С глубоким вниманием Конце осматривает один предмет за другим. Здесь находились старинные гипсовые слепки, разбитые и непонятные мраморные фрагменты, действительно хлам, который не заслуживал того, чтобы его хранили; к тому же существовали оригиналы всех этих произведений. Итак, здесь были собраны произведения самого дешевого римского провинциального искусства позднего времени, которые в крайнем случае можно было выставлять на месте их находки, где-нибудь на Рейне или на Мозеле, но ни в коем случае не в музее могущественной и крепнущей столицы империи, которая так охотно приняла бы на себя славу хранительницы произведений мирового искусства. Первый раз Конце был согласен со своим предшественником. Но стоп, что это там стоит в углу? Что это за плиты, повернутые лицом к стене?
— Не знаю, господин директор, — сказал, пожав плечами, старый доктор.
Но один из служителей музея вспомнил, что эти вещи пять или шесть лет назад привезли из Малой Азии от какого-то сумасшедшего любителя, как его назвал бывший господин директор.

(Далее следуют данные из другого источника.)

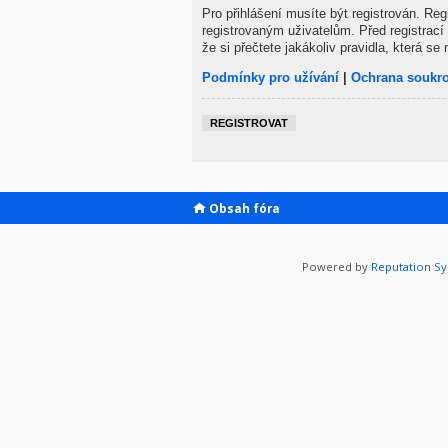
Pro přihlášení musíte být registrován. Re
registrovaným uživatelům. Před registrací 
že si přečtete jakákoliv pravidla, která se 
Podmínky pro užívání
|
Ochrana soukr
REGISTROVAT
Obsah fóra
Powered by
Reputation S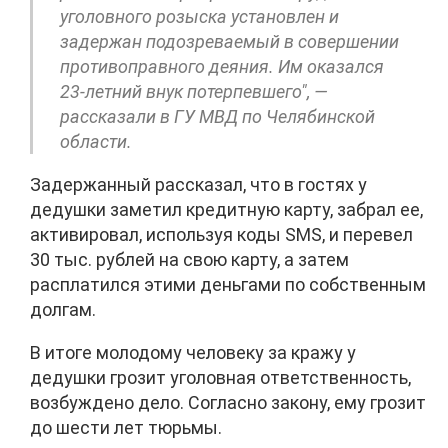
уголовного розыска установлен и
задержан подозреваемый в совершении
противоправного деяния. Им оказался
23-летний внук потерпевшего", —
рассказали в ГУ МВД по Челябинской
области.
Задержанный рассказал, что в гостях у
дедушки заметил кредитную карту, забрал ее,
активировал, используя коды SMS, и перевел
30 тыс. рублей на свою карту, а затем
расплатился этими деньгами по собственным
долгам.
В итоге молодому человеку за кражу у
дедушки грозит уголовная ответственность,
возбуждено дело. Согласно закону, ему грозит
до шести лет тюрьмы.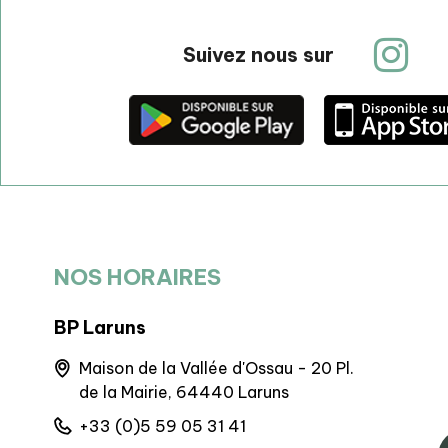
Suivez nous sur
NOS HORAIRES
BP Laruns
BIT Goure
0
Maison de la Vallée d'Ossau - 20 Pl.
Maison d
de la Mairie, 64440 Laruns
l'Aubisq
+33 (0)5 59 05 31 41
+33 (0)5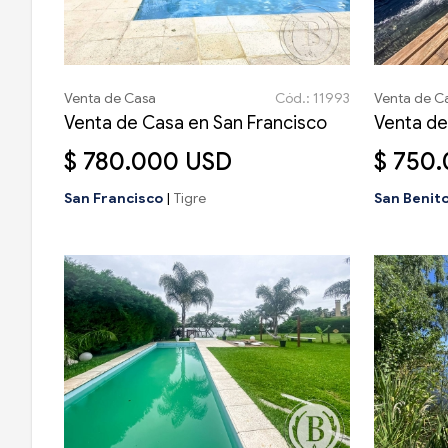
Venta de Casa
Cód.: 11993
Venta de C
Venta de Casa en San Francisco
Venta de
$ 780.000 USD
$ 750
San Francisco
|
Tigre
San Benit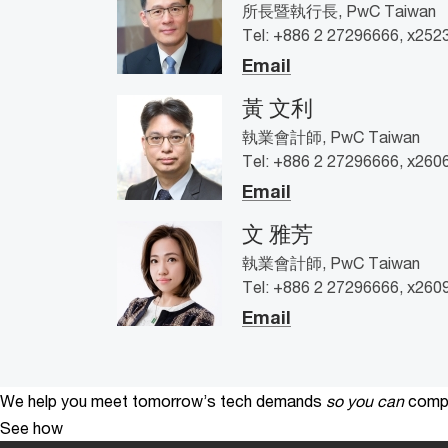
所長暨執行長, PwC Taiwan
Tel: +886 2 27296666, x252
Email
黃 文利
執業會計師, PwC Taiwan
Tel: +886 2 27296666, x260
Email
文 雅芳
執業會計師, PwC Taiwan
Tel: +886 2 27296666, x260
Email
We help you meet tomorrow’s tech demands
so you can
compe
See how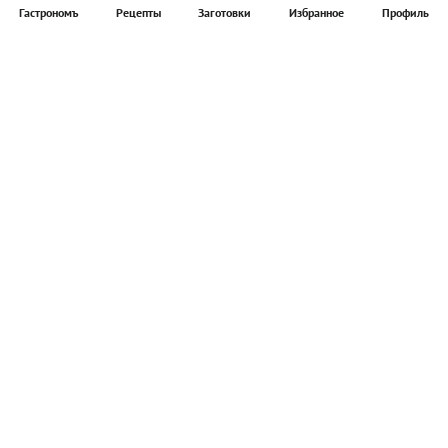
Гастрономъ
Рецепты
Заготовки
Избранное
Профиль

— Вынести их во двор! — приказал Конце.
Да, это было легче сказать, чем сделать, потому что каждый из блоков весил примерно от 15 до 20 центнеров. Но в конце концов они все же оказались на дворе, освещенные бледным, всегда каким-то болезненным солнцем Берлина. Конце внимательно их осматривает. Хотя он неплохо разбирается в архитектуре и милосских вазах, и, кроме того, он был первым и единственным профессором археологии, который зарекомендовал себя на полевых работах, но монументальные художественные произведения и скульптуры, собственно говоря, не его специальность, даже и теперь, когда он стал директором Отдела скульптуры. Но все-таки он оставался учеником Эдуарда Герхарда и сразу же угадал, при всей фрагментарности плит, настоящее искусство, их историческую близость к позднему эллинизму, к галатам и Лаокоону.
— Идиот! — произнес он тихо, но достаточно четко.
Из всех окружавших в этот момент директора никто не отнес его замечания на свой счет и никто не осмелился подумать, что Конце имел в виду своего предшественника.
— Все основательно очистить, — приказал затем Конце, — и перенести в коридор с верхним светом перед моей рабочей комнатой. И сразу же, дорогой доктор, представьте все документы, связанные с этим приобретением.
Потом он листает объемистую папку с пожелтевшей наклейкой, надпись на которой гласит: инженер Хуманн — Бергама.